This is what American socialism looks like today:

“Multinational corporations must be brought under democratic controls…In the short term we can’t eliminate private corporations, but we can bring them under greater democratic control. The government could use regulations and tax incentives to encourage companies to act in the public interest and outlaw destructive activities such as exporting jobs to low-wage countries and polluting our environment.

Social ownership could take many forms, such as worker-owned cooperatives or publicly owned enterprises managed by workers and consumer representatives. Democratic socialists favor as much decentralization as possible. While the large concentrations of capital in industries such as energy and steel may necessitate some form of state ownership, many consumer-goods industries might be best run as cooperatives.

Democratic socialists have long rejected the belief that the whole economy should be centrally planned. While we believe that democratic planning can shape major social investments like mass transit, housing, and energy, market mechanisms are needed to determine the demand for many consumer goods.”

—       Democratic Socialists of America: “What is Democratic Socialism?”

Bernie Sanders Plan for “Corporate Accountability and Democracy” is a good example of what a socialist policy agenda might look like. Under this Plan:

  • Forty-five percent of the board of directors of all publicly traded companies will be directly elected by the firm’s workers

  • All publicly traded companies will be required to provide at least 2 percent of stock to their workers every year until the company is at least 20 percent owned by employees.

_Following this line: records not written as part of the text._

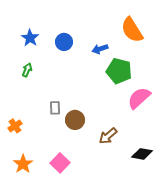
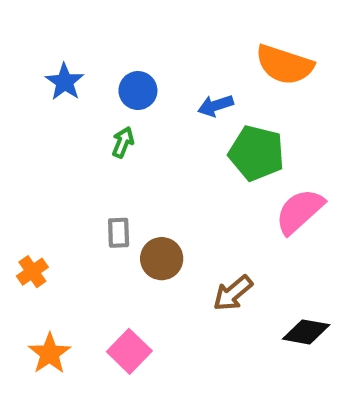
orange semicircle: (132, 30) -> (284, 65), turned -40
green arrow: (27, 70) -> (123, 142), moved

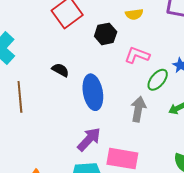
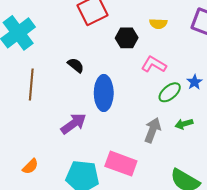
gray arrow: (138, 109) -> (153, 130), moved
purple arrow: (89, 139) -> (74, 124), moved

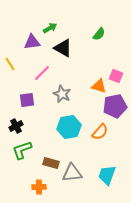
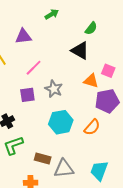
green arrow: (50, 28) -> (52, 14), moved
black triangle: (63, 48) -> (80, 51), moved
purple square: (27, 100) -> (27, 95), moved

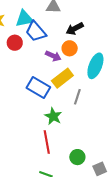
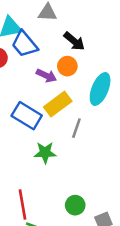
black arrow: (75, 29) -> (74, 41), turned -114
green star: (53, 116) -> (45, 153), turned -30
red line: (47, 142) -> (23, 204), moved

  • All publicly traded companies would have to obtain a federal charter, which will require corporate boards to consider the interests of all of the stakeholders in a company – including workers, customers, shareholders, and the communities in which the corporation operates.

  • Owners of firms that automate or outsource American jobs to take advantage of robots or cheap labor overseas will be required to share the gains that they make through such practices with their workers.

  • Rules will be developed to diversify corporate boards by ensuring a significant portion of every board be comprised of people from historically underrepresented groups (e.g. marginalized by gender, race, ethnicity, religion, disability or sexuality).

To quote The Economist, the new American socialist “is not a cuddly Scandinavian social democrat who would let companies do their thing and then tax them to build a better world. Instead, he believes American capitalism is rapacious and needs to be radically weakened.” But what’s wrong with opting for the cuddly way of market-friendly welfare states?

Of course, the socialists have an answer, one that is rooted in a Manichean world of good and evil. In brief: prosperity in the developed world is based on exploitation of poorer countries, because well, that’s what capitalism does. So the ultimate goal of American socialism must be an international socialist order.

Great: a new world order of cooperatives, committees, and coercion.